Ministers from 47 European nations agreed for the first time on Tuesday to harmonize their laws to stop so-called foreign fighters travelling to Iraq and Syria to join jihadist groups, AFP reported.

The agreement by the Council of Europe (CoE), a pan-European rights group which includes the EU but also takes in countries such as Russia and Turkey, will make cross-border tracking and prosecutions easier.

Under the agreement signed by foreign ministers, countries must criminalize acts such as “participating in an association or group for the purpose of terrorism”, “receiving training for terrorism” and “travelling abroad for the purpose of terrorism”.

They also agreed to set up a round-the-clock information sharing network on relevant suspects.

“The police of the different member states will be able to make contact with the police in other countries when they arrest on their borders people who are suspected of being foreign fighters,” CoE Secretary General Thorbjorn Jagland told a news conference, according to AFP.

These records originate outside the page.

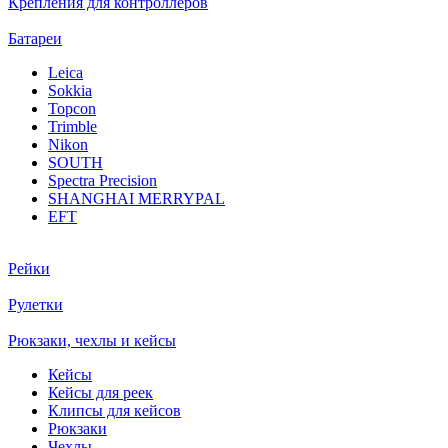
Крепления для контроллеров
Батареи
Leica
Sokkia
Topcon
Trimble
Nikon
SOUTH
Spectra Precision
SHANGHAI MERRYPAL
EFT
Рейки
Рулетки
Рюкзаки, чехлы и кейсы
Кейсы
Кейсы для реек
Клипсы для кейсов
Рюкзаки
Чехлы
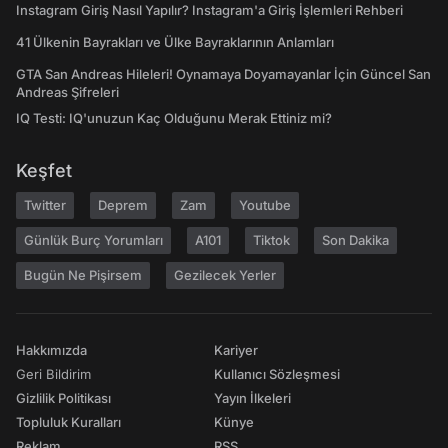
Instagram Giriş Nasıl Yapılır? Instagram'a Giriş İşlemleri Rehberi
41 Ülkenin Bayrakları ve Ülke Bayraklarının Anlamları
GTA San Andreas Hileleri! Oynamaya Doyamayanlar İçin Güncel San
Andreas Şifreleri
IQ Testi: IQ'unuzun Kaç Olduğunu Merak Ettiniz mi?
Keşfet
Twitter
Deprem
Zam
Youtube
Günlük Burç Yorumları
A101
Tiktok
Son Dakika
Bugün Ne Pişirsem
Gezilecek Yerler
Hakkımızda
Kariyer
Geri Bildirim
Kullanıcı Sözleşmesi
Gizlilik Politikası
Yayın İlkeleri
Topluluk Kuralları
Künye
Reklam
RSS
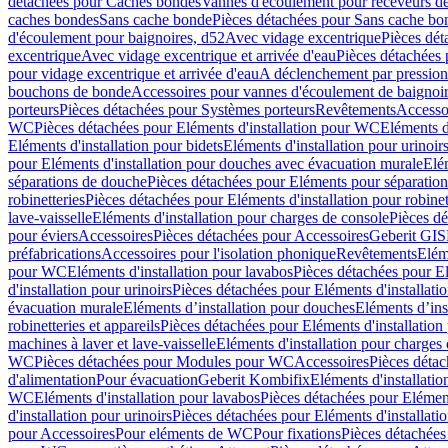
détachées pour Caches bondes
Vannes d'écoulement pour receveurs d
caches bondes
Sans cache bonde
Pièces détachées pour Sans cache bo
d'écoulement pour baignoires, d52
Avec vidage excentrique
Pièces dét
excentrique
Avec vidage excentrique et arrivée d'eau
Pièces détachées 
pour vidage excentrique et arrivée d'eau
A déclenchement par pressio
bouchons de bonde
Accessoires pour vannes d'écoulement de baignoi
porteurs
Pièces détachées pour Systèmes porteurs
Revêtements
Accesso
WC
Pièces détachées pour Eléments d'installation pour WC
Eléments d
Eléments d'installation pour bidets
Eléments d'installation pour urinoir
pour Eléments d'installation pour douches avec évacuation murale
Elé
séparations de douche
Pièces détachées pour Eléments pour séparatio
robinetteries
Pièces détachées pour Eléments d'installation pour robinet
lave-vaisselle
Eléments d'installation pour charges de console
Pièces dé
pour éviers
Accessoires
Pièces détachées pour Accessoires
Geberit GIS
préfabrications
Accessoires pour l'isolation phonique
Revêtements
Eléme
pour WC
Eléments d'installation pour lavabos
Pièces détachées pour El
d'installation pour urinoirs
Pièces détachées pour Eléments d'installatio
évacuation murale
Eléments d’installation pour douches
Eléments d’ins
robinetteries et appareils
Pièces détachées pour Eléments d'installation 
machines à laver et lave-vaisselle
Eléments d'installation pour charges
WC
Pièces détachées pour Modules pour WC
Accessoires
Pièces détac
d'alimentation
Pour évacuation
Geberit Kombifix
Eléments d'installatio
WC
Eléments d'installation pour lavabos
Pièces détachées pour Elément
d'installation pour urinoirs
Pièces détachées pour Eléments d'installatio
pour Accessoires
Pour eléments de WC
Pour fixations
Pièces détachées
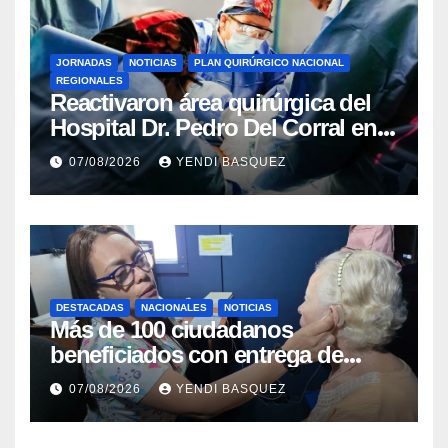
JORNADAS
NOTICIAS
PLAN QUIRÚRGICO NACIONAL
REGIONALES
Reactivaron área quirúrgica del
Hospital Dr. Pedro Del Corral en
Guárico
07/08/2026
YENDI BASQUEZ
DESTACADAS
NACIONALES
NOTICIAS
Más de 100 ciudadanos
beneficiados con entrega de
prótesis auditivas en el Centro de
07/08/2026
YENDI BASQUEZ
Rehabilitación J.J. Arvelo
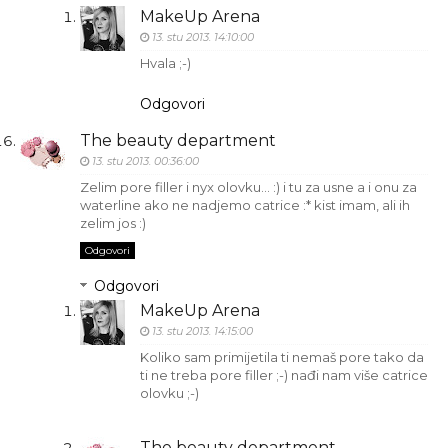
MakeUp Arena
13. stu 2013. 14:10:00
Hvala ;-)
Odgovori
The beauty department
13. stu 2013. 00:36:00
Zelim pore filler i nyx olovku... :) i tu za usne a i onu za
waterline ako ne nadjemo catrice :* kist imam, ali ih
zelim jos :)
Odgovori
Odgovori
MakeUp Arena
13. stu 2013. 14:15:00
Koliko sam primijetila ti nemaš pore tako da
ti ne treba pore filler ;-) nađi nam više catrice
olovku ;-)
The beauty department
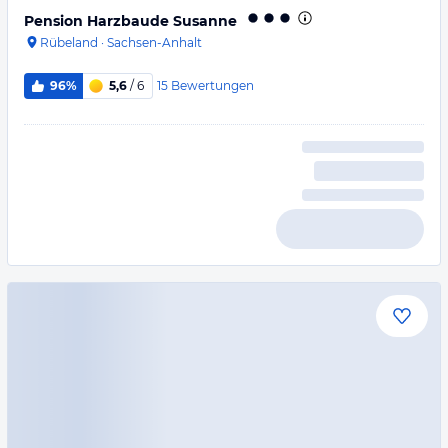
Pension Harzbaude Susanne
Rübeland
·
Sachsen-Anhalt
15
Bewertungen
96%
5,6
/ 6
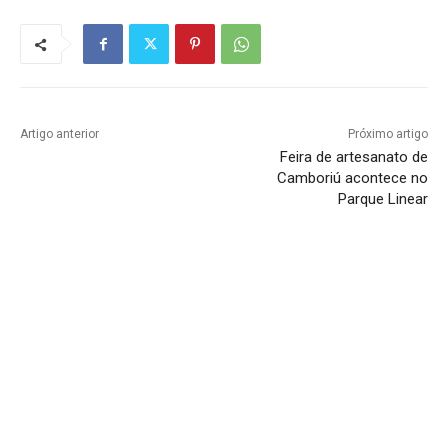
Artigo anterior
Próximo artigo
Feira de artesanato de
Camboriú acontece no
Parque Linear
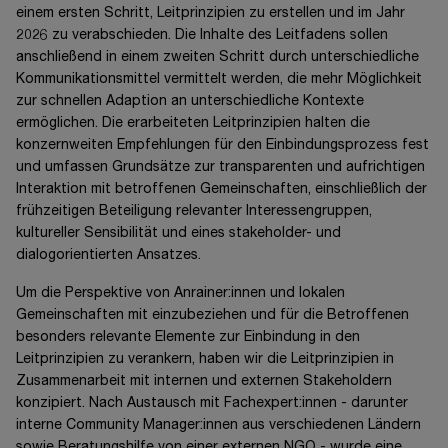
einem ersten Schritt, Leitprinzipien zu erstellen und im Jahr
2026 zu verabschieden. Die Inhalte des Leitfadens sollen
anschließend in einem zweiten Schritt durch unterschiedliche
Kommunikationsmittel vermittelt werden, die mehr Möglichkeit
zur schnellen Adaption an unterschiedliche Kontexte
ermöglichen. Die erarbeiteten Leitprinzipien halten die
konzernweiten Empfehlungen für den Einbindungsprozess fest
und umfassen Grundsätze zur transparenten und aufrichtigen
Interaktion mit betroffenen Gemeinschaften, einschließlich der
frühzeitigen Beteiligung relevanter Interessengruppen,
kultureller Sensibilität und eines stakeholder- und
dialogorientierten Ansatzes.
Um die Perspektive von Anrainer:innen und lokalen
Gemeinschaften mit einzubeziehen und für die Betroffenen
besonders relevante Elemente zur Einbindung in den
Leitprinzipien zu verankern, haben wir die Leitprinzipien in
Zusammenarbeit mit internen und externen Stakeholdern
konzipiert. Nach Austausch mit Fachexpert:innen - darunter
interne Community Manager:innen aus verschiedenen Ländern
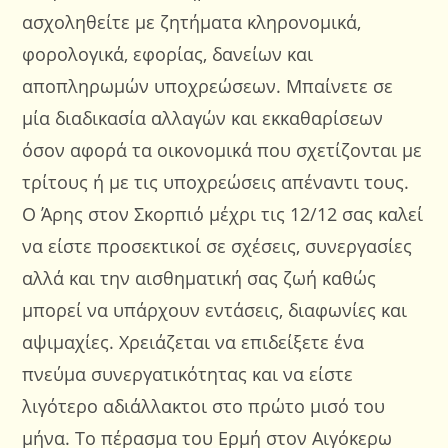
ασχοληθείτε με ζητήματα κληρονομικά,
φορολογικά, εφορίας, δανείων και
αποπληρωμών υποχρεώσεων. Μπαίνετε σε
μία διαδικασία αλλαγών και εκκαθαρίσεων
όσον αφορά τα οικονομικά που σχετίζονται με
τρίτους ή με τις υποχρεώσεις απέναντι τους.
Ο Άρης στον Σκορπιό μέχρι τις 12/12 σας καλεί
να είστε προσεκτικοί σε σχέσεις, συνεργασίες
αλλά και την αισθηματική σας ζωή καθώς
μπορεί να υπάρχουν εντάσεις, διαφωνίες και
αψιμαχίες. Χρειάζεται να επιδείξετε ένα
πνεύμα συνεργατικότητας και να είστε
λιγότερο αδιάλλακτοι στο πρώτο μισό του
μήνα. Το πέρασμα του Ερμή στον Αιγόκερω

Member states still have to ratify the deal individually following Tuesday’s meeting in Brussels of the group, which was set up shortly after World War II.

A lack of agreement between countries over how legally to define suspects had been a major obstacle to the creation of an EU database of “foreign fighters” from European nations.

EU nationals who have returned to Europe after joining the jihadist cause in the Middle East have been implicated in several recent attacks, including the Charlie Hebdo massacre in Paris in January and an attack on the Brussels Jewish Museum in May 2014.

A top EU official estimated last month that the number of Europeans fighting with jihadist groups in Syria could exceed 6,000.

“At the European level, we estimate that 5,000-6,000 individuals have left for Syria,” EU Justice Commissioner Vera Jouriva told Le Figaro in an interview, adding the true number was likely to be far higher due to the difficulty of tracking foreign fighters in the conflict.